3. A system according to claim 1 wherein the stand has underlying parts ( 11 ) supporting the stand ( 2 ) and wherein said second channel assembly has at least one conduit ( 9, 10 ) in one of said underlying parts for supplying air to said second channel assembly.

4. A system according to claim 1 wherein the stand ( 2 ) comprises stand elements ( 12 ) and wherein said generally contiguous layers of said second channel assembly are embedded in one of the elements ( 12 ) of the stand ( 2 ).

5. A system according to claim 4 wherein said stack of generally contiguous layers of said second channel assembly is embedded in one of the elements ( 12 ) of the stand ( 2 ), the corrugations of an exterior layer of said second channel assembly being filled with an embedding material to render an outer surface of said second channel assembly flush.

6. A system according to claim 4 wherein said second channel assembly is shaped to conform to the configuration of the stand element in which it is embedded.

7. A system according to claim 4 wherein said stand elements include connecting means for said second channel assembly.

8. A system according to claim 4 wherein said second channel assembly is formed of a plurality of channel assembly elements, one of which is embedded in each of the stand elements ( 12 ), and wherein said second channel assembly includes conduit means for allowing air to circulate through the channel assembly elements of said second channel assembly.

9. The system according to claim 8 wherein said conduit means is further defined as connecting the channel assembly element of one stand element ( 12 ) to the channel assembly element of an adjacent stand element.

10. A system according to claim 1 wherein said conduit means is further defined as connecting a channel assembly element of a stand element to a manifold for the stand ( 2 ).

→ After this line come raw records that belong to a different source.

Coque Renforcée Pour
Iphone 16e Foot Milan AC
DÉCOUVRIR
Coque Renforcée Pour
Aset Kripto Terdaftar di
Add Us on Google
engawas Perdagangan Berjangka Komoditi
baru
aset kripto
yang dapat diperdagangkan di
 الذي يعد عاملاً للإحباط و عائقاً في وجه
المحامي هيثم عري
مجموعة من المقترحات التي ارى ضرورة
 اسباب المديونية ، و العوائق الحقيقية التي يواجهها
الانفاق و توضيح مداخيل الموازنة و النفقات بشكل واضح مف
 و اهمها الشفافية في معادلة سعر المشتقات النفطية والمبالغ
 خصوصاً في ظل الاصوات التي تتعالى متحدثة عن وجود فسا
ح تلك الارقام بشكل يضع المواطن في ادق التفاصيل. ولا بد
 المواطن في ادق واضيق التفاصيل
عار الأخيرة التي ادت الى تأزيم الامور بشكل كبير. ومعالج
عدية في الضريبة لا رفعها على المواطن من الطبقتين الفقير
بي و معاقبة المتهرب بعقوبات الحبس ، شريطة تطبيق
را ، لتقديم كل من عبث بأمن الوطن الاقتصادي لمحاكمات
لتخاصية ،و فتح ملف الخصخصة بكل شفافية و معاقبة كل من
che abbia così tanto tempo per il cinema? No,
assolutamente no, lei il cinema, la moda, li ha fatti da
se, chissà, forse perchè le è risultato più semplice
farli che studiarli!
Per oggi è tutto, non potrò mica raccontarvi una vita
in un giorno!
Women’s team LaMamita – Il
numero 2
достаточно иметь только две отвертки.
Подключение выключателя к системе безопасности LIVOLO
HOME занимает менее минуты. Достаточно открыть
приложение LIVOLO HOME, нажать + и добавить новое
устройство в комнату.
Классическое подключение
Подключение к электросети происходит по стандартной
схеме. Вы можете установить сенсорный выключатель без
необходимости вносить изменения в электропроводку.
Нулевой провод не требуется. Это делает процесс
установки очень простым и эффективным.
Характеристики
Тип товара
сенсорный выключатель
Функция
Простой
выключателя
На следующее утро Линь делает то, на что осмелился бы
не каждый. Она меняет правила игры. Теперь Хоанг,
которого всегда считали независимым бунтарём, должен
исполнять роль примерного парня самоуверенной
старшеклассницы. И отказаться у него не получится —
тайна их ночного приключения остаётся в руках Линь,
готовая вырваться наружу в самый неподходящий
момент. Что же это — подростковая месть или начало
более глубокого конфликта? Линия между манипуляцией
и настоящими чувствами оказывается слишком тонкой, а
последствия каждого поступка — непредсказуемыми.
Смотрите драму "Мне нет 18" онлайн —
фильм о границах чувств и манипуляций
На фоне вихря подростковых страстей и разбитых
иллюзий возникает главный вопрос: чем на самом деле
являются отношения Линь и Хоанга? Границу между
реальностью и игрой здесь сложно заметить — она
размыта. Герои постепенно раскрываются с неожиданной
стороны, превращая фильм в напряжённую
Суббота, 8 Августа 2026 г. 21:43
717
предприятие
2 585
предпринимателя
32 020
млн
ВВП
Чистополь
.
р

11. A channel assembly for a channel system for controlling temperatures in a stadium by circulating air between an arena ( 1 ), on which water may be frozen and thawed, and a surrounding stand ( 2 ) which is heated or cooled for the comfort of spectators, said channel assembly comprising at least three generally contiguous layers ( 3, 4, 5 ) of corrugated sheet material, said generally contiguous layers being arranged in a stack having a pair of exterior layers separated by an intermediate layer, the orientation of the corrugations in one layer being perpendicular to the orientation of the corrugations in any adjacent layers for forming a plurality of channels in said generally contiguous layers, said intermediate layer being perforated throughout the extent of the intermediate layer to interconnect the channels of said generally contiguous layers and to allow air supplied to the channel assembly to circulate through the channels in said generally contiguous layers.

12. A channel assembly according to claim 11 wherein said generally contiguous layers ( 3, 4, 5 ) of corrugated sheet material are joined together to form said channel assembly.

13. A channel assembly according to claim 11 wherein the corrugations of one of said exterior layers are filled with a filling material to render an outer surface of said channel assembly flush.

14. A channel assembly according to claim 13 wherein the corrugations of said layer of corrugated sheet material containing the filling material contain surface irregularities for engaging said filling material.

15. A channel assembly according to claim 11 wherein said channel assembly includes a conduit means for air circulating through said channel assembly.